[PROBLEM TO WORK ON] Determine how many lines below hold the string "Artists". Reply with the number alone.

[INFORMATION PROVIDED]
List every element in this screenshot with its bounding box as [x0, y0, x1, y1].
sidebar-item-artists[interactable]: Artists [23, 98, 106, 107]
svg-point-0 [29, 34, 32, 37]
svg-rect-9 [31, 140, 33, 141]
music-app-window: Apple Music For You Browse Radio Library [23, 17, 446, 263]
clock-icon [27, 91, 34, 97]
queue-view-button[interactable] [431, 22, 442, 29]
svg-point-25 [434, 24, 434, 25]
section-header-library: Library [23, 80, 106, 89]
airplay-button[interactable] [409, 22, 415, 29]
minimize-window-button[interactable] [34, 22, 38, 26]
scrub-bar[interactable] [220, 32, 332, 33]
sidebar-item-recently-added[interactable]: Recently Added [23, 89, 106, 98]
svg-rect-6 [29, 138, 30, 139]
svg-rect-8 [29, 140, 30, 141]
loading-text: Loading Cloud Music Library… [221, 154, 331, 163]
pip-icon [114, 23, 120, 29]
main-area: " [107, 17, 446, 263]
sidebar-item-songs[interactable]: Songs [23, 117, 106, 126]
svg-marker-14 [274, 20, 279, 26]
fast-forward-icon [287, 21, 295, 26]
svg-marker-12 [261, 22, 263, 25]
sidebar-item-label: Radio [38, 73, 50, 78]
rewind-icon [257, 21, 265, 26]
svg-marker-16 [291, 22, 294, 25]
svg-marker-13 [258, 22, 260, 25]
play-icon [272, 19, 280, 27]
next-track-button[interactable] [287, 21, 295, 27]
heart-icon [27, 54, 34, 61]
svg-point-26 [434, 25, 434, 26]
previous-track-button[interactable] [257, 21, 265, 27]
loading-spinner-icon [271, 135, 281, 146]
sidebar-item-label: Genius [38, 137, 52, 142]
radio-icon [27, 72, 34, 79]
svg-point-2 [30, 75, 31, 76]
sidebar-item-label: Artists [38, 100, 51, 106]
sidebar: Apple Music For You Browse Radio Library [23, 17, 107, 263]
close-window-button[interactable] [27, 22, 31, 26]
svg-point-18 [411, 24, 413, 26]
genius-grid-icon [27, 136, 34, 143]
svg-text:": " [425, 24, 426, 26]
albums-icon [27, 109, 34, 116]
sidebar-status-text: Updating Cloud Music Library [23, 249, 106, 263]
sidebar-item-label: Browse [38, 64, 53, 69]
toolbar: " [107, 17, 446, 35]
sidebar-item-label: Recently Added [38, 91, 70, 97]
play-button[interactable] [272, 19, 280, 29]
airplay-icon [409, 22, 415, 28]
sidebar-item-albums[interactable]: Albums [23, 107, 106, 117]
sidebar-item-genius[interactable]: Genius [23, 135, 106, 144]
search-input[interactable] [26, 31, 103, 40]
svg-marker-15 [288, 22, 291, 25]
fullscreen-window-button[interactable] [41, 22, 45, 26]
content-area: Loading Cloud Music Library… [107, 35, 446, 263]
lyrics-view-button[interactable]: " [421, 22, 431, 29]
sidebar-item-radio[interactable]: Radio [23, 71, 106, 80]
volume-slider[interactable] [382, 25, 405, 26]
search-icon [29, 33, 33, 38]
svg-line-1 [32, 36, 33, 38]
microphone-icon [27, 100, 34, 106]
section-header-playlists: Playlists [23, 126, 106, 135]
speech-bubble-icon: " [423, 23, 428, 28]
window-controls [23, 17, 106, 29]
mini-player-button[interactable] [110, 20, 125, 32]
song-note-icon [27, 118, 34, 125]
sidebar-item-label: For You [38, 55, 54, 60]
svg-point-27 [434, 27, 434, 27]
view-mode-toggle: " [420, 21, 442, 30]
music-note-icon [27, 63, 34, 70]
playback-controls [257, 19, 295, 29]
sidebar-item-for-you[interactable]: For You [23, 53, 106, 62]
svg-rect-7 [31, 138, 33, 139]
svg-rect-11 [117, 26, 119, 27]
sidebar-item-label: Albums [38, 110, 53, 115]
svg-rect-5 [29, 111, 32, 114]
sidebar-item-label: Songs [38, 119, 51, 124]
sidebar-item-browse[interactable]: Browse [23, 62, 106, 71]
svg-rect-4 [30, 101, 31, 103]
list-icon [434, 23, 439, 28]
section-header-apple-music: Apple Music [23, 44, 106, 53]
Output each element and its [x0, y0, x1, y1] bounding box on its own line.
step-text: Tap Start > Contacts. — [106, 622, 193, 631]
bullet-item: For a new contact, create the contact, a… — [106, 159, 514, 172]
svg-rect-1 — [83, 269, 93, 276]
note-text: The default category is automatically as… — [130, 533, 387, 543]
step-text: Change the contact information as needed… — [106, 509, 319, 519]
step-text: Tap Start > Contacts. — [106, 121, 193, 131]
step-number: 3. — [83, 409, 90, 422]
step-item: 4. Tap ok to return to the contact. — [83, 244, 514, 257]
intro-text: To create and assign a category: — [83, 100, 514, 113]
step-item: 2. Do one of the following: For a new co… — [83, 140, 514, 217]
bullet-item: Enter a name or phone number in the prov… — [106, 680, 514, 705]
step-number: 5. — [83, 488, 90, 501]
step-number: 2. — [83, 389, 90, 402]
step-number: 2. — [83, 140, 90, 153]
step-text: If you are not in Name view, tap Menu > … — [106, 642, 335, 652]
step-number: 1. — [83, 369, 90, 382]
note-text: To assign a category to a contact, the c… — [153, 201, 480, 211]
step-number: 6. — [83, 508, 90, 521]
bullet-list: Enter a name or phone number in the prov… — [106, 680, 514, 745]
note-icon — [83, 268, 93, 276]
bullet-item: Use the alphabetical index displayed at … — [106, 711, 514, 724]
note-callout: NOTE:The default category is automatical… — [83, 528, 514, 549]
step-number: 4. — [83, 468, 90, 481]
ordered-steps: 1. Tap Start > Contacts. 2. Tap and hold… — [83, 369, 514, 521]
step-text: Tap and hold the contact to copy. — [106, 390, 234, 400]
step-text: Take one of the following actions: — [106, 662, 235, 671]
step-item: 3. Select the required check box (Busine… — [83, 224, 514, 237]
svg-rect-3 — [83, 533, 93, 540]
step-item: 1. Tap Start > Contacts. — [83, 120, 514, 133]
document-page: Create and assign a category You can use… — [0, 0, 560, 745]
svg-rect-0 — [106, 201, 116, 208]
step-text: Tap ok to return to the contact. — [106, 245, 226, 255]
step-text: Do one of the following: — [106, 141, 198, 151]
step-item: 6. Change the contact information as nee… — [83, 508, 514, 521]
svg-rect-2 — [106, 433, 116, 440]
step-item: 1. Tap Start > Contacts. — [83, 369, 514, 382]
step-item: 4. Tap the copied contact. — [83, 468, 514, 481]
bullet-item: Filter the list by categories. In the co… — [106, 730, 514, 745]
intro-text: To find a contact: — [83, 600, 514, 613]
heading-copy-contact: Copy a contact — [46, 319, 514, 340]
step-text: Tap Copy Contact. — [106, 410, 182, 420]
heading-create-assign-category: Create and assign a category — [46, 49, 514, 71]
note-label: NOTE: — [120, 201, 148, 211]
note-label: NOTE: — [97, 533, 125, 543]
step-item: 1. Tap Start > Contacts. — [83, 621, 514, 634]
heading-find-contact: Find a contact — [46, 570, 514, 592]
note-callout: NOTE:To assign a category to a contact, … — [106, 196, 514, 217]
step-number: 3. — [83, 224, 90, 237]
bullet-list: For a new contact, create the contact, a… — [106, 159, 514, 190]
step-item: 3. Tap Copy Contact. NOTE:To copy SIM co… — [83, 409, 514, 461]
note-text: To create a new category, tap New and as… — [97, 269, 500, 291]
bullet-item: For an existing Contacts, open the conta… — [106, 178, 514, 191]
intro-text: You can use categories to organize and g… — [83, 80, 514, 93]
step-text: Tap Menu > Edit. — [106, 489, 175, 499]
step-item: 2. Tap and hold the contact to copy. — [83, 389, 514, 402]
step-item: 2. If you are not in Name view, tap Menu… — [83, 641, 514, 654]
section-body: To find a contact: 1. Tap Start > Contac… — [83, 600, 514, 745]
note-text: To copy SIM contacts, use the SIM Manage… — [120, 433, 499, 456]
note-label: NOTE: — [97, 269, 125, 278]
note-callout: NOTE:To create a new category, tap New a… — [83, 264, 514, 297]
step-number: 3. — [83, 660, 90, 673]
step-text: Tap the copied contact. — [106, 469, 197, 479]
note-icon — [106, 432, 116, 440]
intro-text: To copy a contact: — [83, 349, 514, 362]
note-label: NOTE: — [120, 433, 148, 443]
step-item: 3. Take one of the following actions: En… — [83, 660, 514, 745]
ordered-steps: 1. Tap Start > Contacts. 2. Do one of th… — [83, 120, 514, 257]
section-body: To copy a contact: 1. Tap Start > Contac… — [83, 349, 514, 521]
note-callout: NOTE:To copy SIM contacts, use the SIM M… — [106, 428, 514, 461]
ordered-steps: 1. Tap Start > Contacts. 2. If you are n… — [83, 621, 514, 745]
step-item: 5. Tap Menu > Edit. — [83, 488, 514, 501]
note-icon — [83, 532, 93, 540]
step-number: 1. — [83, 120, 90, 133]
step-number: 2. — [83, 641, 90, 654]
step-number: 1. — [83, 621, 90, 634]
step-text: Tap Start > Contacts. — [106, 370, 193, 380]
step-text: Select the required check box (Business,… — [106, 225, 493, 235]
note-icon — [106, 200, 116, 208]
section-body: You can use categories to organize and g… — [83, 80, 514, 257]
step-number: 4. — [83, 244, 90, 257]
--
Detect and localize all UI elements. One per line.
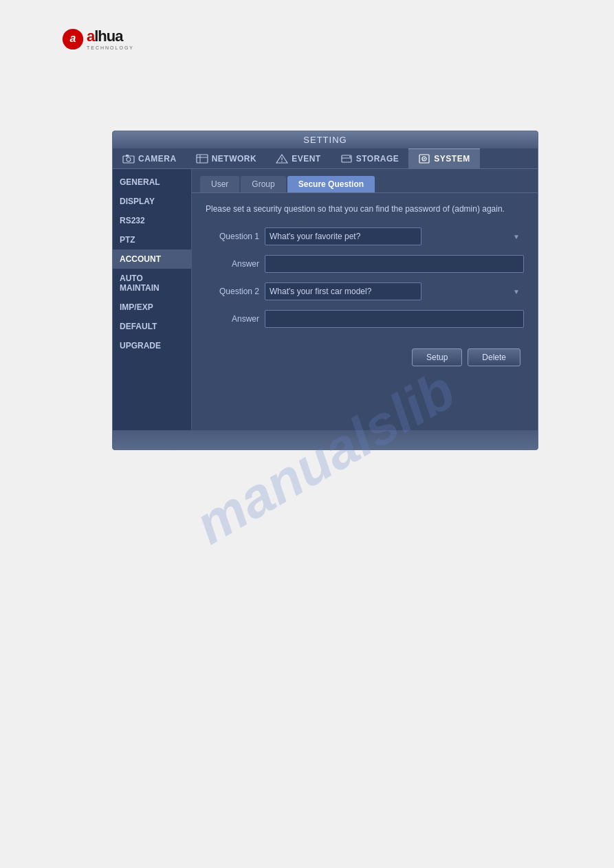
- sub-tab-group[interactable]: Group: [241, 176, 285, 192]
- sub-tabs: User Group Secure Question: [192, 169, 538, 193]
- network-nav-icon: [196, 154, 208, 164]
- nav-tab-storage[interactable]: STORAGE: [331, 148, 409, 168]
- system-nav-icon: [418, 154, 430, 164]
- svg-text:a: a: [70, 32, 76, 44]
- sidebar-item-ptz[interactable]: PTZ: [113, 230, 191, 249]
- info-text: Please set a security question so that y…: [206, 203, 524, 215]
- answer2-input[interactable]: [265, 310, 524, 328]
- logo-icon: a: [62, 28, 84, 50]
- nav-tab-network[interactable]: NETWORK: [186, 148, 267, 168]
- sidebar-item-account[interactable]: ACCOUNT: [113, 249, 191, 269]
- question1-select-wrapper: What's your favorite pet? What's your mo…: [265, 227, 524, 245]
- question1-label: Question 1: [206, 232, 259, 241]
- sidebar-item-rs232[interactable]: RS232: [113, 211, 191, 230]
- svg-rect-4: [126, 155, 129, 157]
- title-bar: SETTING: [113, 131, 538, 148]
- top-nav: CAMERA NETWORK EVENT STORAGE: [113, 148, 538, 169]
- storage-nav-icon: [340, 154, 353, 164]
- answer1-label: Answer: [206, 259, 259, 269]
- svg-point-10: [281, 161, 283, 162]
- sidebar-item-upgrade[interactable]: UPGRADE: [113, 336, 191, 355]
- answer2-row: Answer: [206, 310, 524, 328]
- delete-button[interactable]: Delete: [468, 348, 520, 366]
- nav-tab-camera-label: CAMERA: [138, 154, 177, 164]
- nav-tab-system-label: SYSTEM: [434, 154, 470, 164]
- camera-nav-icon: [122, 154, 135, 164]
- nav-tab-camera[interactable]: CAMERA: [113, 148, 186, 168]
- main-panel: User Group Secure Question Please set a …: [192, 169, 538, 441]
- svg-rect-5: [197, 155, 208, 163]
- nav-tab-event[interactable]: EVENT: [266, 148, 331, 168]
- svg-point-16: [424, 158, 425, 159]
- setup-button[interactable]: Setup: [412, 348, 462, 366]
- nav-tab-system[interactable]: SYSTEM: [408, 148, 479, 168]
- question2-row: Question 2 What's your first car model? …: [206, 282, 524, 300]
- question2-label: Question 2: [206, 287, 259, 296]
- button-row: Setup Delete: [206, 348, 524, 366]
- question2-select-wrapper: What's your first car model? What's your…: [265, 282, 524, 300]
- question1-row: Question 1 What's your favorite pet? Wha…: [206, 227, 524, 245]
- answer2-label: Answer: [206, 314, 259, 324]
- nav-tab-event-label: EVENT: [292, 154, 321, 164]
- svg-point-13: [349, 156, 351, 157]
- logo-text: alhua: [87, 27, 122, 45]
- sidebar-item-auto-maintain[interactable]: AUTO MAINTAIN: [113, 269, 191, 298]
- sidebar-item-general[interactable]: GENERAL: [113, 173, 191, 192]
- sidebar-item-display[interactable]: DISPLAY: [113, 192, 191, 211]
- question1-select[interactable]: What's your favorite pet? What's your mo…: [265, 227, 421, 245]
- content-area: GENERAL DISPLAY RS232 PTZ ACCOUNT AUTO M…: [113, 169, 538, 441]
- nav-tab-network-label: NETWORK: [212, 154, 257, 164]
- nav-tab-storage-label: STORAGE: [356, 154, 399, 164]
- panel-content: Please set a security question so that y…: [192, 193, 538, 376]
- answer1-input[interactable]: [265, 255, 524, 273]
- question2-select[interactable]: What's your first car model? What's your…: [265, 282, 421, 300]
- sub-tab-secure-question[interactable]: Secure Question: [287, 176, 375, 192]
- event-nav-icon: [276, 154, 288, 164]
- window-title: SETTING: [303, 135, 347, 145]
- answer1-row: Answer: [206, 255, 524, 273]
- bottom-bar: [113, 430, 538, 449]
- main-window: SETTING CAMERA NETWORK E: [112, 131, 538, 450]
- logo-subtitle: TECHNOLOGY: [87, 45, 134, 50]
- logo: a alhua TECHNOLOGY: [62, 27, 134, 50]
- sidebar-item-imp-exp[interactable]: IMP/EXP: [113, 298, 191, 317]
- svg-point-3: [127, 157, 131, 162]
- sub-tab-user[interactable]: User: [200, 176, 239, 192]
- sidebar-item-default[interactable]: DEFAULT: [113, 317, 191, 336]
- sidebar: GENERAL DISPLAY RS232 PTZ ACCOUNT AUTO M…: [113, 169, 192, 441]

[RESPONSE TO THIS EXERCISE] 2